O juiz José Cícero Alves da Silva, da 4ª Vara Cível de Maceió, entendeu que a veiculação de trechos de discursos em redes sociais precisa, por si só, guardar relação com o mandato. Seis dos sete vídeos reproduzem falas da parlamentar feitas no plenário do Senado ou na Comissão de Assuntos Econômicos (CAE).
"O ambiente digital caracteriza-se pelo potencial de propagação instantânea, multiplicação de visualizações e viralização contínua. Cada dia ou minuto em que publicações ofensivas de tal gravidade permanecem acessíveis potencializa o desgaste da honra objetiva e subjetiva do ofendido, gerando prejuízos reputacionais de contornos indeléveis, notadamente em contexto pré-eleitoral", escreveu.

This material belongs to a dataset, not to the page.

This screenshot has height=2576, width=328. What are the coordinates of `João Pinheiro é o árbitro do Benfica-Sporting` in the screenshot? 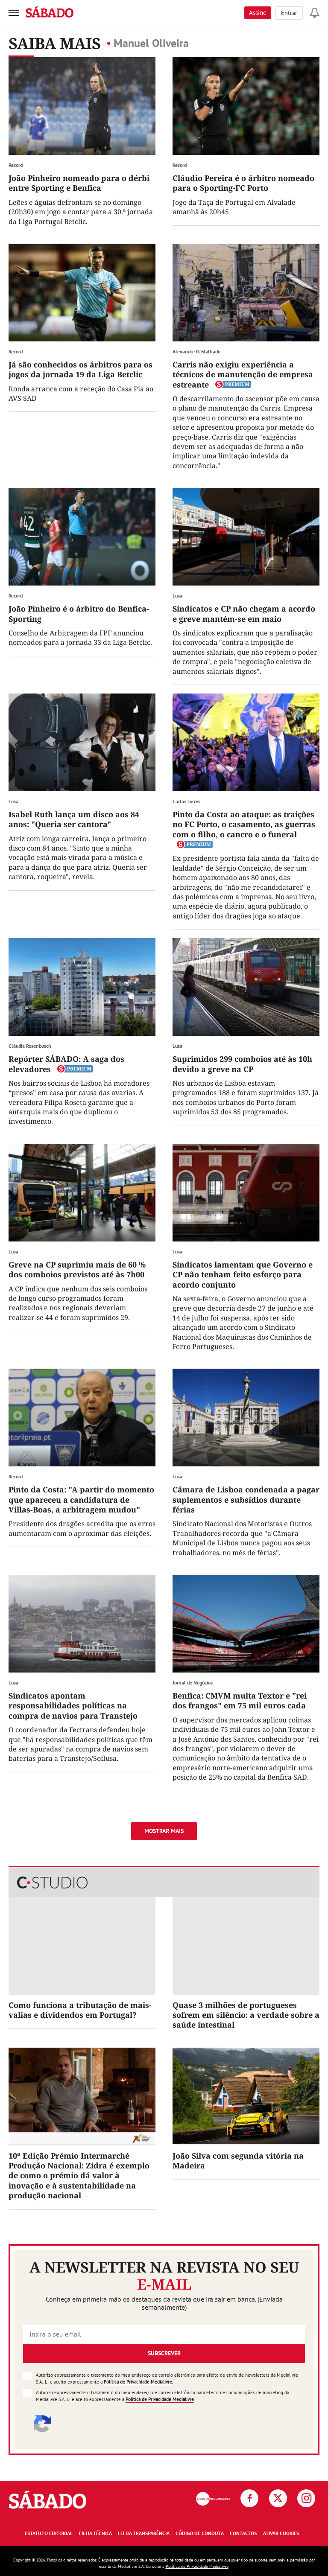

Ambos estão de lados opostos da disputa eleitoral de 2026. Calheiros buscará a reeleição como senador, enquanto Eudócia será primeira suplente de sua nora, a atual primeira-dama de Maceió Marina Candia (PSDB). A chapa conta com o apoio do PL, enquanto Calheiros concorre em coligação com o PT.
Calheiros pede indenização de R$ 150 mil. O processo, no entanto, foi protocolado no dia 21 de julho e ainda passará pela fase de instrução, com a intimação da senadora para que apresente sua contestação. A ficha de tramitação demonstra que ela ainda não nomeou advogados.
A Gazeta do Povo entrou em contato com os gabinetes dos senadores. O espaço segue aberto para manifestação.